The current outbound tender rejection for the country is showing similar data to that of 2018, paralleling the data from Hurricane Florence that caused catastrophic flooding in the Carolinas as a Category 1 hurricane. We can expect to see 2021 follow similar trends of 2018 (orange line below). I would expect to see tender rejections to increase as we see the next tropical storm make landfall, which could be in a few days or a week.
A few weeks ago the FMCSA elected to extend its COVID hours-of-service waiver through the end of November. While that is great news for critical infrastructure deliveries, it proves problematic for an already-tight market heading into the holiday season. The most recent outbound tender volume shows that current volumes are consistently above what they have been the last two years.

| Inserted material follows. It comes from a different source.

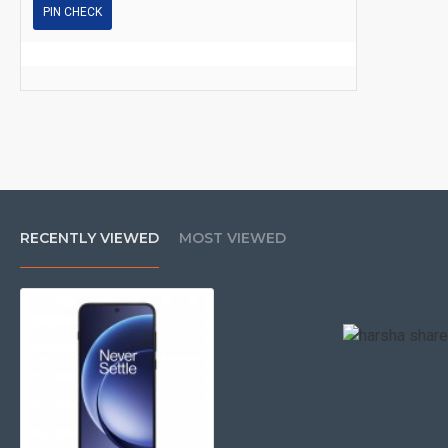
PIN CHECK
RECENTLY VIEWED
MOST VIEWED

Throughout 2021 we have consistently had radically higher tender volumes than previous years and we can expect that trend to continue as we go into the holiday season. This holiday season is expected to see historic high volumes and historically tight capacity. It can be assumed that once we round out our hurricane relief efforts we will continue to see rates climb steadily throughout the end of the year.
While some customers are approving insanely high expedited truck load prices, not everyone has the luxury to spend $10,000 in one morning on expedited loads alone. It’s time to start having those conversations with shippers about managing their expectations going into the final quarter of the year.
Who’s with Who
Everest Transportation Systems caught the eye of Cambridge Capital by shattering expectations with its main offices in Evanston, Illinois, and Kiev, Ukraine. It is poised to be a one-of-a-kind group, truly testing global 24/7 customer service.
FreightVana is a new brokerage composed of former Knight-Swift veterans who are saying they will be doing things differently, from cultivating unique relationships with shippers and carriers to not hiding anything and having full transparency and trust across the board. They also have funny videos posted to their LinkedIn profiles that will hit a little close to home for anyone who has ever had to look for a truck.
Woman-led Transfix has announced its plans to become a publicly traded company in a transaction that provides $405 million in gross cash proceeds to accelerate growth initiatives. The deal is taking place via a definitive business combination agreement with G Squared Ascend I Inc., a growth-stage venture capital fund manager focused on the technology sector.